◆ DATA SUPPLIED ◆
■ ■ ■ ■ ■
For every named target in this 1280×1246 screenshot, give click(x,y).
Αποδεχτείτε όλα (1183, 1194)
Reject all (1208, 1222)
■ ■ ■ ■ ■
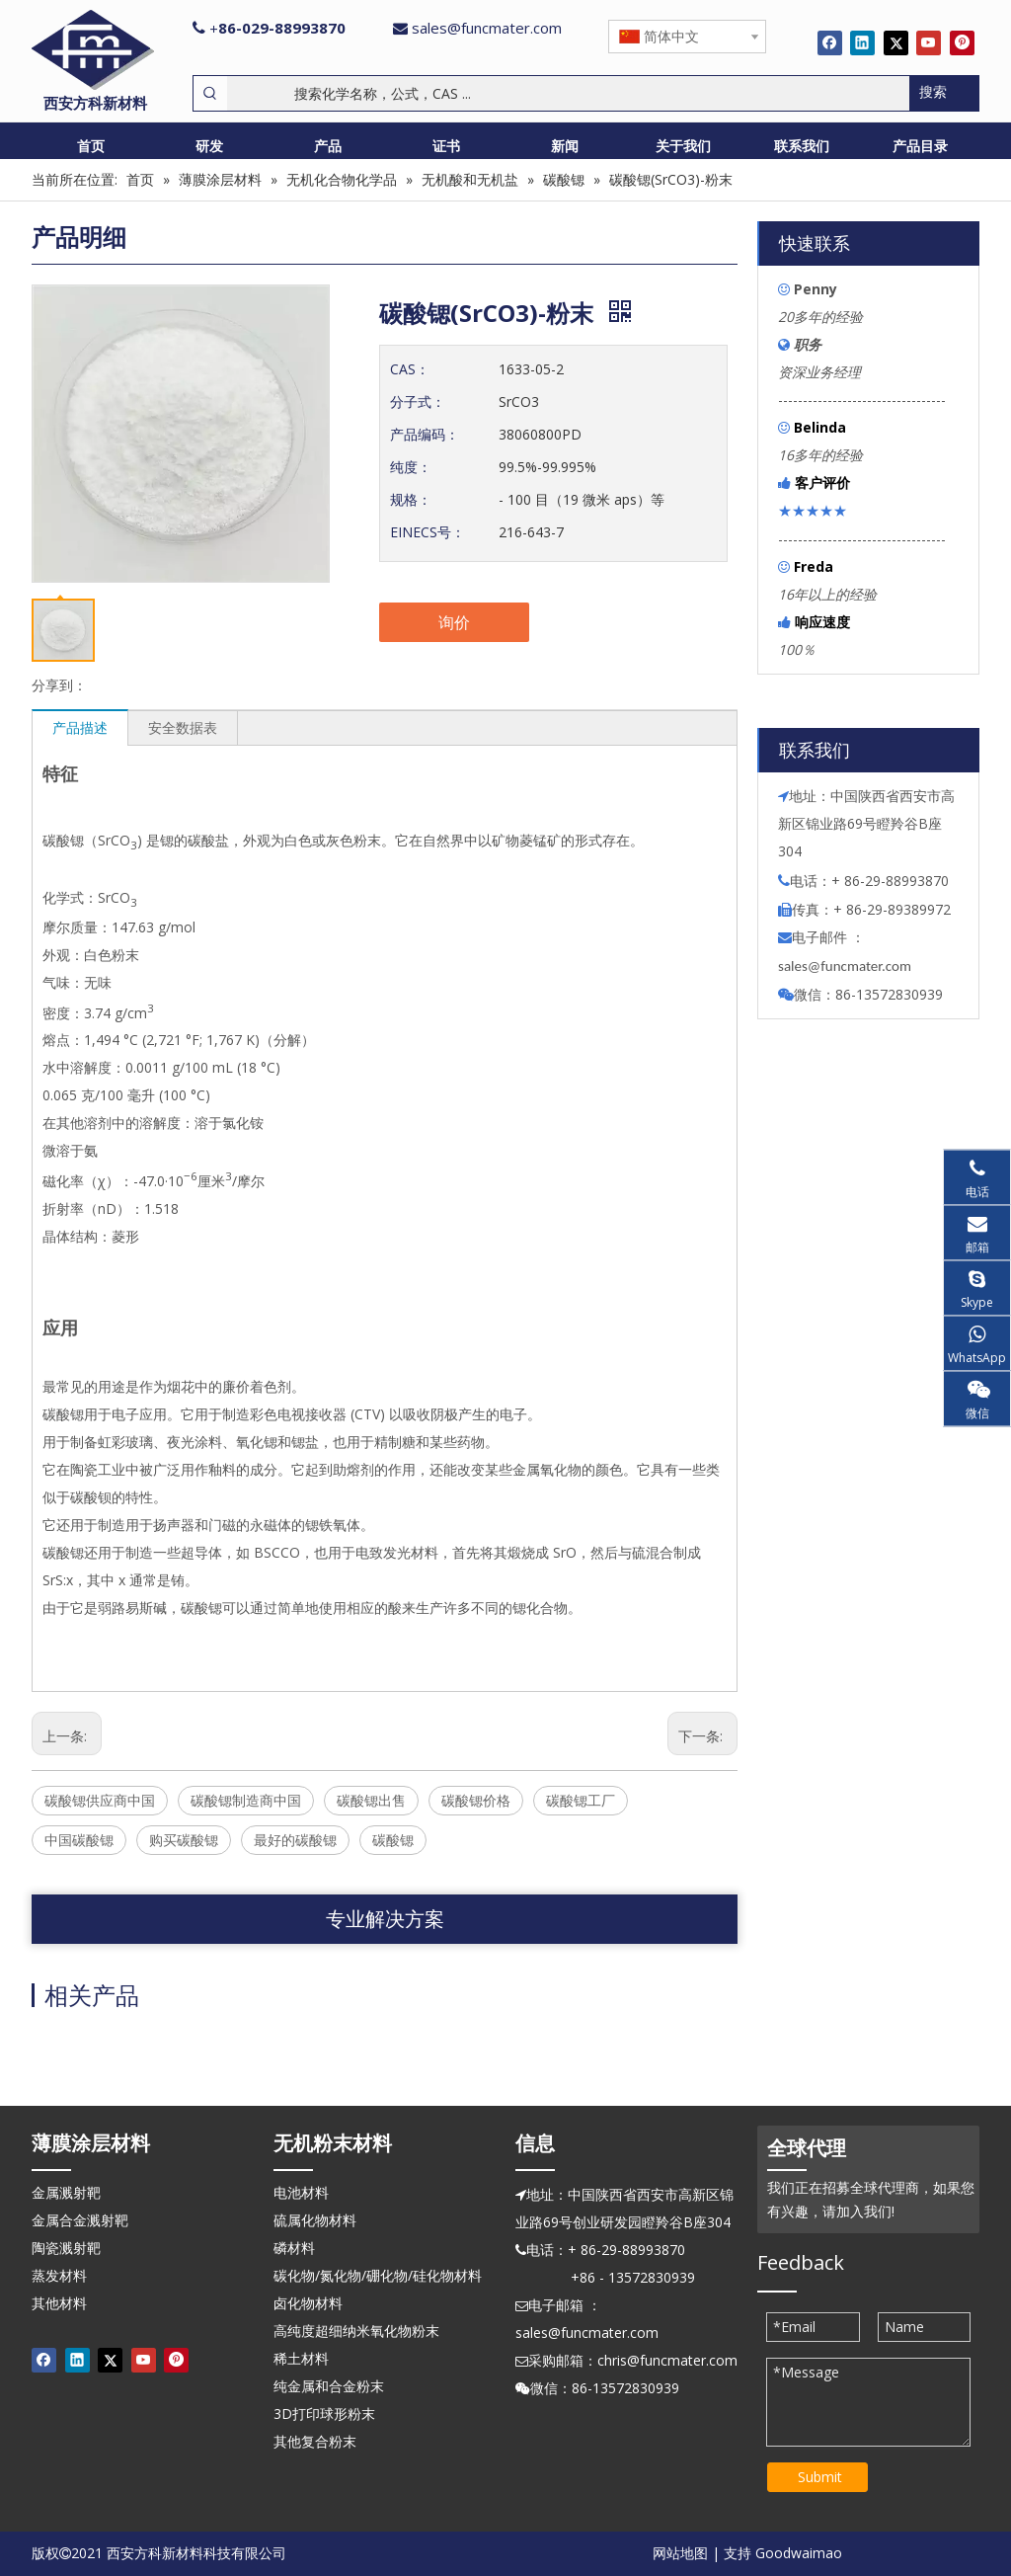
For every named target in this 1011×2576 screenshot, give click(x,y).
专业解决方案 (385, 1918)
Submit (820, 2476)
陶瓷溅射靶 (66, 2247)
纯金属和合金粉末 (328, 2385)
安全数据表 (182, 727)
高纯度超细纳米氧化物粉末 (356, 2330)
■ ■ ■ ■ ■
Search the listing above for the lines with "For every named target in this 1280×1246" and "Reject all (1208, 1222)", then output those lines and all lines between them exactly.

For every named target in this 1280×1246 screenshot, give click(x,y).
Αποδεχτείτε όλα (1183, 1194)
Reject all (1208, 1222)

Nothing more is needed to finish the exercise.